「 冴島さん。ごめんなさい。こんな僕で。」

「 あやまんなよ。俺だって悔しいんだ。ホントに変われるもんなら

 変わって、お前の役やりたいんだ。まだなんにもできてねえのに・・。

 あやまんなよ。」

「 そうだよね・・・。でもごめんなさい。がんばります。」

「 お、おう。それじゃあな。
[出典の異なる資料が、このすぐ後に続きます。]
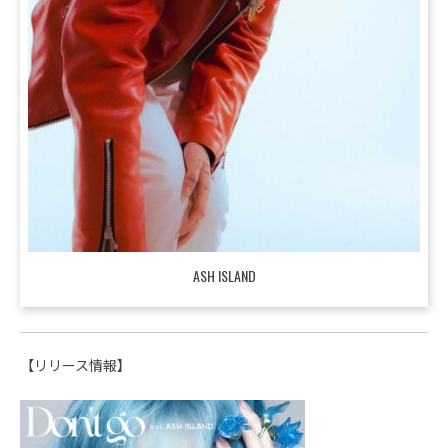
ASH ISLAND
【リリース情報】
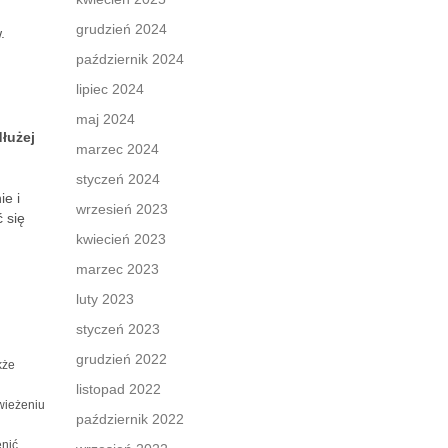
grudzień 2024
.
październik 2024
lipiec 2024
maj 2024
łużej
marzec 2024
styczeń 2024
ie i
wrzesień 2023
 się
kwiecień 2023
marzec 2023
luty 2023
styczeń 2023
grudzień 2022
kże
listopad 2022
wieżeniu
październik 2022
enić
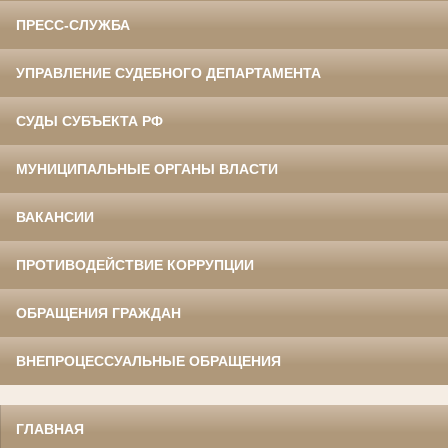
ПРЕСС-СЛУЖБА
УПРАВЛЕНИЕ СУДЕБНОГО ДЕПАРТАМЕНТА
СУДЫ СУБЪЕКТА РФ
МУНИЦИПАЛЬНЫЕ ОРГАНЫ ВЛАСТИ
ВАКАНСИИ
ПРОТИВОДЕЙСТВИЕ КОРРУПЦИИ
ОБРАЩЕНИЯ ГРАЖДАН
ВНЕПРОЦЕССУАЛЬНЫЕ ОБРАЩЕНИЯ
ГЛАВНАЯ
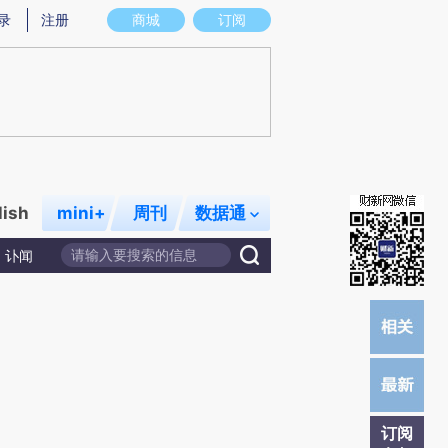
提炼总结而成，可能与原文真实意图存在偏差。不代表财新观点和立场。推荐点击链接阅读原文细致比对和校
录
注册
商城
订阅
lish
mini+
周刊
数据通
讣闻
订阅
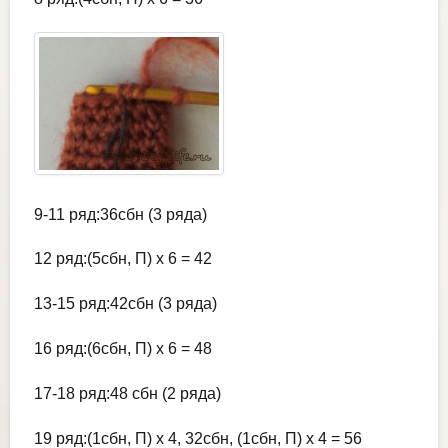
9-11 ряд:36сбн (3 ряда)
12 ряд:(5сбн, П) х 6 = 42
13-15 ряд:42сбн (3 ряда)
16 ряд:(6сбн, П) х 6 = 48
17-18 ряд:48 сбн (2 ряда)
19 ряд:(1сбн, П) х 4, 32сбн, (1сбн, П) х 4 = 56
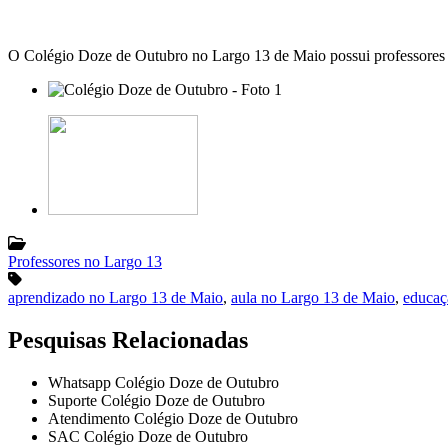
O Colégio Doze de Outubro no Largo 13 de Maio possui professores a
Professores no Largo 13
aprendizado no Largo 13 de Maio
,
aula no Largo 13 de Maio
,
educaç
Pesquisas Relacionadas
Whatsapp Colégio Doze de Outubro
Suporte Colégio Doze de Outubro
Atendimento Colégio Doze de Outubro
SAC Colégio Doze de Outubro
」

冴島さんも僕のこと気にして見てたんだと思うと、がんばらないとと

思う気持ちが大きくなった気がする。

入れ違いに紺野さんが入ってくる。

「 神崎君。急には無理よ。無理しないで。一緒にがんばろう。

 この後、大丈夫?台本持ってるわよね。ホテルに帰って練習しましょう。」

「 え、いいんですか。でもまずいんじゃ、ホテルに一緒なんて。」

「 二人っきりなんてさせないわよ。当たり前じゃない。」

前田さんが突っ込む。そうだよね、二人っきりなんて。

「 当たり前だ。この私が許さない。玲子と二人っきりにさせる訳ないじゃ

 ないか。」

小畑さんも一緒に突っ込む。ちょっと元気出たみたい。がんばろう。